Dataset section start

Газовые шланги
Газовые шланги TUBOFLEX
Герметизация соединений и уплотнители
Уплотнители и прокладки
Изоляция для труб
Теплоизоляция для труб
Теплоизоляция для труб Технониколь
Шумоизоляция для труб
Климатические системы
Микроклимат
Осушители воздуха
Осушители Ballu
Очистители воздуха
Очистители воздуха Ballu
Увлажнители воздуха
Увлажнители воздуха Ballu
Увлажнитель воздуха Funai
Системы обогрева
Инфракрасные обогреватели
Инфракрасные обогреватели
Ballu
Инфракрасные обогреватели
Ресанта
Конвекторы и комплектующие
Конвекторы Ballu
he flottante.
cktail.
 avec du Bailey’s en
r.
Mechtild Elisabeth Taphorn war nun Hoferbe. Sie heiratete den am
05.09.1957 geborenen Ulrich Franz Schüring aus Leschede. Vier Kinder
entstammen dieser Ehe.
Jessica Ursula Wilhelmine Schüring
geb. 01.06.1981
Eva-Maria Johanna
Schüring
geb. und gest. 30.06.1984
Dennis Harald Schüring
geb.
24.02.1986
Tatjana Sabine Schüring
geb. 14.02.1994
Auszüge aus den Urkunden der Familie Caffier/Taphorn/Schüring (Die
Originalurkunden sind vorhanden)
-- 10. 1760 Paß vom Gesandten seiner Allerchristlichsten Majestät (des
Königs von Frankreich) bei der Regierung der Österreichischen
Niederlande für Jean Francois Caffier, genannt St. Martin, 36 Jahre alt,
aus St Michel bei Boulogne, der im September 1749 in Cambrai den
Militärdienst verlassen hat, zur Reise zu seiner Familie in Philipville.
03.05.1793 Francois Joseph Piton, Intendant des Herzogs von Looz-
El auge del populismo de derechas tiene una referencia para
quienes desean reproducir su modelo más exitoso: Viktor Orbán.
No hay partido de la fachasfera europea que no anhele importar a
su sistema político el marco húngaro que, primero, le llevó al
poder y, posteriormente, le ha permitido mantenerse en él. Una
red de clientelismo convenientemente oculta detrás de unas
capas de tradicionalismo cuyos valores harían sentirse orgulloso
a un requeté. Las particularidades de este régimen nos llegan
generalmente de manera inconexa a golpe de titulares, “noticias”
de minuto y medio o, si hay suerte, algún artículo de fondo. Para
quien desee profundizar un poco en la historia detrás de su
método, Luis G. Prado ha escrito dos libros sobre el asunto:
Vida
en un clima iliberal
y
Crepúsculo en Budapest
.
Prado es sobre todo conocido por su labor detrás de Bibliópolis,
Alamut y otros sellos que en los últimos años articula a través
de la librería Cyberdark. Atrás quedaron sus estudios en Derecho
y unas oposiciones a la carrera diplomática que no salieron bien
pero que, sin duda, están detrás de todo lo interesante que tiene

Dataset section end

Task description:
Return each line of the data exactly as it was given.

Task result:
Газовые шланги
Газовые шланги TUBOFLEX
Герметизация соединений и уплотнители
Уплотнители и прокладки
Изоляция для труб
Теплоизоляция для труб
Теплоизоляция для труб Технониколь
Шумоизоляция для труб
Климатические системы
Микроклимат
Осушители воздуха
Осушители Ballu
Очистители воздуха
Очистители воздуха Ballu
Увлажнители воздуха
Увлажнители воздуха Ballu
Увлажнитель воздуха Funai
Системы обогрева
Инфракрасные обогреватели
Инфракрасные обогреватели
Ballu
Инфракрасные обогреватели
Ресанта
Конвекторы и комплектующие
Конвекторы Ballu
he flottante.
cktail.
 avec du Bailey’s en
r.
Mechtild Elisabeth Taphorn war nun Hoferbe. Sie heiratete den am
05.09.1957 geborenen Ulrich Franz Schüring aus Leschede. Vier Kinder
entstammen dieser Ehe.
Jessica Ursula Wilhelmine Schüring
geb. 01.06.1981
Eva-Maria Johanna
Schüring
geb. und gest. 30.06.1984
Dennis Harald Schüring
geb.
24.02.1986
Tatjana Sabine Schüring
geb. 14.02.1994
Auszüge aus den Urkunden der Familie Caffier/Taphorn/Schüring (Die
Originalurkunden sind vorhanden)
-- 10. 1760 Paß vom Gesandten seiner Allerchristlichsten Majestät (des
Königs von Frankreich) bei der Regierung der Österreichischen
Niederlande für Jean Francois Caffier, genannt St. Martin, 36 Jahre alt,
aus St Michel bei Boulogne, der im September 1749 in Cambrai den
Militärdienst verlassen hat, zur Reise zu seiner Familie in Philipville.
03.05.1793 Francois Joseph Piton, Intendant des Herzogs von Looz-
El auge del populismo de derechas tiene una referencia para
quienes desean reproducir su modelo más exitoso: Viktor Orbán.
No hay partido de la fachasfera europea que no anhele importar a
su sistema político el marco húngaro que, primero, le llevó al
poder y, posteriormente, le ha permitido mantenerse en él. Una
red de clientelismo convenientemente oculta detrás de unas
capas de tradicionalismo cuyos valores harían sentirse orgulloso
a un requeté. Las particularidades de este régimen nos llegan
generalmente de manera inconexa a golpe de titulares, “noticias”
de minuto y medio o, si hay suerte, algún artículo de fondo. Para
quien desee profundizar un poco en la historia detrás de su
método, Luis G. Prado ha escrito dos libros sobre el asunto:
Vida
en un clima iliberal
y
Crepúsculo en Budapest
.
Prado es sobre todo conocido por su labor detrás de Bibliópolis,
Alamut y otros sellos que en los últimos años articula a través
de la librería Cyberdark. Atrás quedaron sus estudios en Derecho
y unas oposiciones a la carrera diplomática que no salieron bien
pero que, sin duda, están detrás de todo lo interesante que tiene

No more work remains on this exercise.